● **Provided data**
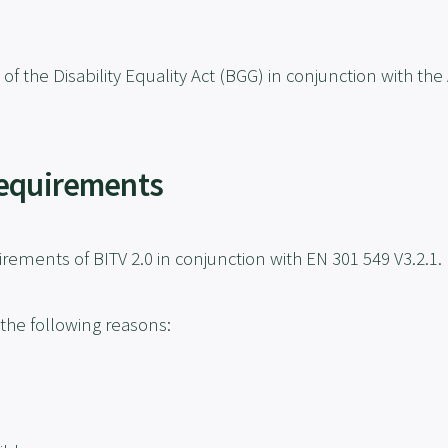
 of the Disability Equality Act (BGG) in conjunction with 
Requirements
rements of BITV 2.0 in conjunction with EN 301 549 V3.2.1.
 the following reasons:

● **What is being asked**
Return the whole listing, word for word, and leave out every picture.

● **Output of the task**
 of the Disability Equality Act (BGG) in conjunction with 
Requirements
rements of BITV 2.0 in conjunction with EN 301 549 V3.2.1.
 the following reasons:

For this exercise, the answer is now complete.